Microsoft introduced LLaVA (Large Language and Vision Assistant). It leverages the power of GPT-4, initially designed for text-based tasks, to create a new paradigm of multimodal instruction-following data that seamlessly integrates textual and visual components, which could be very useful for robotics tasks.

Tesla’s move into the humanoid and robotics field was significant, not only because it aims to design for scale and production, but also because Tesla Autopilot’s strong Full Self-Driving (FSD) technology foundation can be leveraged for robotics. Tesla also can apply Optimus to its EV manufacturing processes.

Tomorrow’s robotics, built on Arm

In robotics, tasks can range from basic computations, like sending and receiving signals to motors, to advanced data processing, such as interpreting image and sensor data. These tasks also include running multimodal Large Language Models (LLMs). This is where Central Processing Units (CPUs) are excellent for general-purpose tasks, while AI accelerators and Graphics Processing Units (GPUs) efficiently handle parallel processing tasks like machine learning and graphics processing.

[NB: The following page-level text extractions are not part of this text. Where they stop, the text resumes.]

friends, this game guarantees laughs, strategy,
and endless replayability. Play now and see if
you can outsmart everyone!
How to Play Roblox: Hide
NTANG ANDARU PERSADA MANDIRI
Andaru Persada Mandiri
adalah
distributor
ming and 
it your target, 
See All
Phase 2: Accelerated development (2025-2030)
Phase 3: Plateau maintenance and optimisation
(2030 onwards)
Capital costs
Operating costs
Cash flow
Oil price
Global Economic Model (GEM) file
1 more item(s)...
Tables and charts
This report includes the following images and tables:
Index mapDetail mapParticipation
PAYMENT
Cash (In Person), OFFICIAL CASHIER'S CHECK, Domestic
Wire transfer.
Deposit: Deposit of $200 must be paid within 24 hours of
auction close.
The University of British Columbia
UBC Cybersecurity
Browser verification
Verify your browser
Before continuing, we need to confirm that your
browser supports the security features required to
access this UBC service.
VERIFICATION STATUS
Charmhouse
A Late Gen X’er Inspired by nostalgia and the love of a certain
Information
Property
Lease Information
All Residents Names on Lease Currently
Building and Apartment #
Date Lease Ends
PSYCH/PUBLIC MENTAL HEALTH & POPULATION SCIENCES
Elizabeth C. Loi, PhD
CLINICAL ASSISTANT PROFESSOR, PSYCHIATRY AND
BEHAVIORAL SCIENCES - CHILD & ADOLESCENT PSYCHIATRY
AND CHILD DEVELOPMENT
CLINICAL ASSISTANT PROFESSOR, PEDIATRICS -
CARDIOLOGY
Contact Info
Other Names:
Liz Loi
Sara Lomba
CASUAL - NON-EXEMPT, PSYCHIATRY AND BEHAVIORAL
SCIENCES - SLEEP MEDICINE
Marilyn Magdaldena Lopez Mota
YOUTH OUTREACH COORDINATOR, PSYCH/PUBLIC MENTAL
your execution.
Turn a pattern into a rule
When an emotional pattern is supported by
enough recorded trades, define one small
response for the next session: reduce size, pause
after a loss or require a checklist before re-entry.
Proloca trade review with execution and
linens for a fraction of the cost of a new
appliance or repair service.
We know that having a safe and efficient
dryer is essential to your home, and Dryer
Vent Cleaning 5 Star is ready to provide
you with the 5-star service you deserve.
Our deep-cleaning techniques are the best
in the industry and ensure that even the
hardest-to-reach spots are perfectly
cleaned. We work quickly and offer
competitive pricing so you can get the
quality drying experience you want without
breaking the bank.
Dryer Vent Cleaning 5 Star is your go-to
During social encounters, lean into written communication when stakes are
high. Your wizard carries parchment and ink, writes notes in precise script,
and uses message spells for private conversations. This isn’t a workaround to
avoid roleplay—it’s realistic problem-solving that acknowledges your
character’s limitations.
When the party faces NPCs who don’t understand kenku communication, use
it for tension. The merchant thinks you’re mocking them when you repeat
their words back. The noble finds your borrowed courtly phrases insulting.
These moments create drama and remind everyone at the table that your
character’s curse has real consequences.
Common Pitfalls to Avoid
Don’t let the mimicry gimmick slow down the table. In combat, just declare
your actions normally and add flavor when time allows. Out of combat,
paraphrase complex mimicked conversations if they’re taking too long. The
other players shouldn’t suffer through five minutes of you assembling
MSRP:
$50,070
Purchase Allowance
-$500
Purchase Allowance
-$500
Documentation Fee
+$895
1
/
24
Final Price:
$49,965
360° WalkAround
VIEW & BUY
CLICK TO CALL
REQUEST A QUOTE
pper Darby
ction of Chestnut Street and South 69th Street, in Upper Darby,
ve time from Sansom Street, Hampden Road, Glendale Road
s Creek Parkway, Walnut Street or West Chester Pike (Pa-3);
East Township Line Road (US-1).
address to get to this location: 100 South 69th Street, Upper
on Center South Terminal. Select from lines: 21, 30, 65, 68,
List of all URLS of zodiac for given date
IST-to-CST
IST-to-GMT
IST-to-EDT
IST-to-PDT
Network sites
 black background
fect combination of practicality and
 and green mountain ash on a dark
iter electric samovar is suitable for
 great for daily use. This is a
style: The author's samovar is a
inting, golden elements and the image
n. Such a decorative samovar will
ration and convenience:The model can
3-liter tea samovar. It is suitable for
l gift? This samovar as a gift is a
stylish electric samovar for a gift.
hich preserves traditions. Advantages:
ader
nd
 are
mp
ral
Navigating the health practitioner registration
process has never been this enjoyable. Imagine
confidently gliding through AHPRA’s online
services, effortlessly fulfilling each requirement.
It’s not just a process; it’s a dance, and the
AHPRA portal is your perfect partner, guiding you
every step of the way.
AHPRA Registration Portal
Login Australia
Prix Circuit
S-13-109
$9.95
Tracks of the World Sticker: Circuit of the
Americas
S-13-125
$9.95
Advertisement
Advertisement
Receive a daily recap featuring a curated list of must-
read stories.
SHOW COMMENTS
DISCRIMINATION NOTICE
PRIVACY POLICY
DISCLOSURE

To enhance a robot’s vision capabilities and improve storage and transmission efficiencies, additional accelerators like image signal processors and video codecs can be integrated. CPUs also need to have real-time capabilities for responsiveness and the ability to run rich operating systems like Linux and the Robot Operating System (ROS) package.

When we look at the robotics software stack, the Operating System (OS) layer potentially needs a Real-Time Operating System (RTOS) capable of handling time-critical tasks with high reliability. It also needs Linux distributions customized for robotics, like ROS, which provides services designed for a heterogeneous computer cluster.

Arm-initiated standards and certification programs, such as SystemReady and PSA Certified, will help scale robotics software developments. SystemReady is designed to ensure that standard-rich OS distributions can run on any Arm-based System on a Chip (SoC), and PSA Certified helps ease security implementation to meet regional security and regulatory compliance requirements for connected devices.

The advancements of large multimodal models and General AI (GenAI) herald a new era in AI robotics and humanoid development. In this new era, energy efficiency, security, functional safety, AI computing, and ecosystem are essential to evolving robotics into the mainstream. Arm processors have been widely used in robotics, and we look forward to working closely with the ecosystem to build the future of AI robotics, on Arm.